Stream Native Brains: Foreign Hearts here.
AXS: How did the project Native Brains: Foreign Hearts come about? Did it progress organically?
P. Cruz: We had a bunch of demos and wanted to put out an EP because since changing our line-up, and band name, our sound changed too. It felt weird not having a body of work that accurately represented us as we are now. The process was far from organic because the lineup change pushed me into the producer role, and Pete and I were figuring out our lyrical chemistry as a duo. We were constantly adding and subtracting songs from the track list and a lot of the production was being edited up to the night before we handed it in to mix. This made the process stressful but it was well worth it. Now that we have Native Brains: Foreign Hearts finished, we have a standard for what kind of music we want to put out, and since figuring out our chemistry, songwriting has finally started to feel organic.
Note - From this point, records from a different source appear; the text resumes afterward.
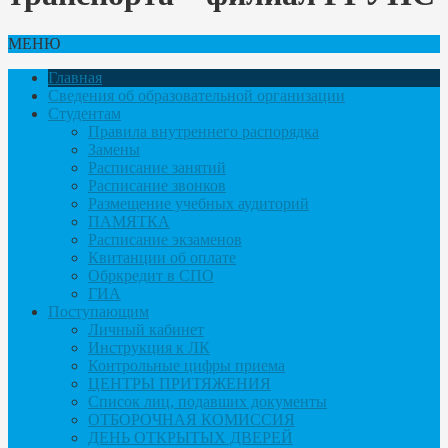
МЕНЮ
Главная
Сведения об образовательной организации
Студентам
Правила внутреннего распорядка
Замены
Расписание занятий
Расписание звонков
Размещение учебных аудиторий
ПАМЯТКА
Расписание экзаменов
Квитанции об оплате
Обркредит в СПО
ГИА
Поступающим
Личный кабинет
Инструкция к ЛК
Контрольные цифры приема
ЦЕНТРЫ ПРИТЯЖЕНИЯ
Список лиц, подавших документы
ОТБОРОЧНАЯ КОМИССИЯ
ДЕНЬ ОТКРЫТЫХ ДВЕРЕЙ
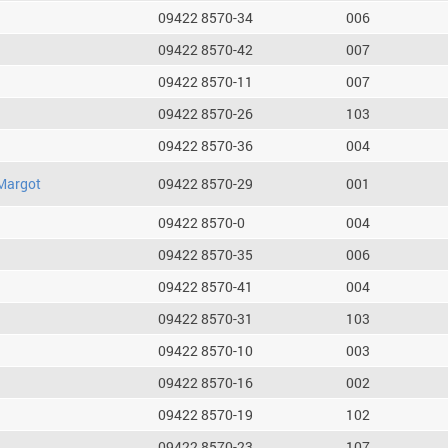
09422 8570-34
006
09422 8570-42
007
09422 8570-11
007
09422 8570-26
103
09422 8570-36
004
Margot
09422 8570-29
001
09422 8570-0
004
09422 8570-35
006
09422 8570-41
004
09422 8570-31
103
09422 8570-10
003
09422 8570-16
002
09422 8570-19
102
09422 8570-23
107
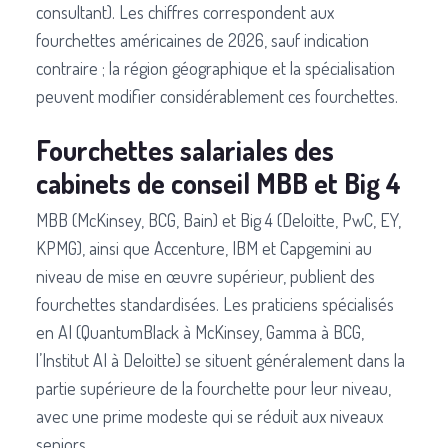
consultant). Les chiffres correspondent aux
fourchettes américaines de 2026, sauf indication
contraire ; la région géographique et la spécialisation
peuvent modifier considérablement ces fourchettes.
Fourchettes salariales des
cabinets de conseil MBB et Big 4
MBB (McKinsey, BCG, Bain) et Big 4 (Deloitte, PwC, EY,
KPMG), ainsi que Accenture, IBM et Capgemini au
niveau de mise en œuvre supérieur, publient des
fourchettes standardisées. Les praticiens spécialisés
en AI (QuantumBlack à McKinsey, Gamma à BCG,
l’Institut AI à Deloitte) se situent généralement dans la
partie supérieure de la fourchette pour leur niveau,
avec une prime modeste qui se réduit aux niveaux
seniors.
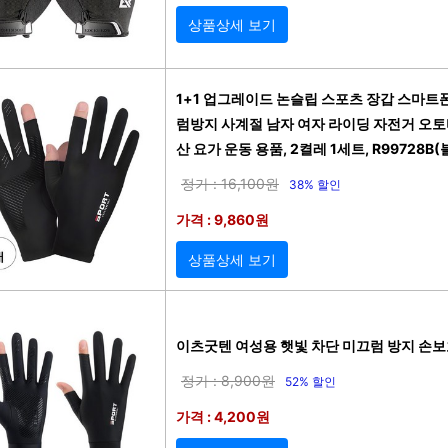
상품상세 보기
1+1 업그레이드 논슬립 스포츠 장갑 스마트폰
럼방지 사계절 남자 여자 라이딩 자전거 오토
산 요가 운동 용품, 2켤레 1세트, R99728B(
정가 : 16,100원
38% 할인
가격 : 9,860원
상품상세 보기
이츠굿텐 여성용 햇빛 차단 미끄럼 방지 손보호
정가 : 8,900원
52% 할인
가격 : 4,200원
Pete the Lone Lobo: Yeah, what he said.
AXS: Most artists evolve on their follow-up projects. How did you guys evolve stylistically and lyrically?
PLL: I think that has to do with our friendship, to be honest. The more we hung out, the better our music got. When you’re in a group, it’s so important to understand how to bring out the strengths in each other. When you know someone on a personal level, it translates into the music because the relationship dynamic is real. Our lyrics are directly generated from our experiences, and as we figure out our space in this world, and this genre, our lyrics represent that transition through all its stages. As far as style, we evolved because P. Cruz took on the production role and he is unpredictable. The next project might be all ukuleles but you can bet your ass I’d rhyme on it. From the start of demoing, it was clear we don’t make boom bap and I don’t think we should. We are sonically influenced by music outside of hip-hop which is liberating in the sense that we do whatever we feel. As an MC who was used to rhyming over Boom Bap-Era beats, I like the challenge and pushing the boundaries of what people expect hip-hop to be. Those boundaries have become everything and nothing. That’s how I feel about us, we’re everything and nothing in hip-hop.
AXS: Who in the past and present of hip-hop influences you both the most?
PLL: Nas is a constant influence on me in particular, but we both are influenced by the likes of Lupe, Pharoahe Monch, De La Soul and Black Star to name a few. More recently, I'd say Run the Jewels. I've told P. Cruz that I see them as cool rap uncles that put you on to game. They're not much older than us, but they've got so much experience and push the art form with their craft. Same thing with an uncle, it's the experience they have that makes their advice or example meaningful. Going back to De La Soul, their last album was phenomenal and gave me inspiration. It demonstrated the growth through their artistic journey. As a person pushing 30, it's nice to see that you can continue to contribute to hip-hop as you get older, in a profound way, without seeming out of touch. It makes me want to rap even when I get my AARP card.
PC: I also want to mention Aesop Rock. His latest album, The Impossible Kid, is amazing and my favorite work of his to date. We geek out about it all the time. He’s another example of someone who keeps on making music and keeps on getting better and better. It gets me excited about growing older and finding out what we’re capable of years from now.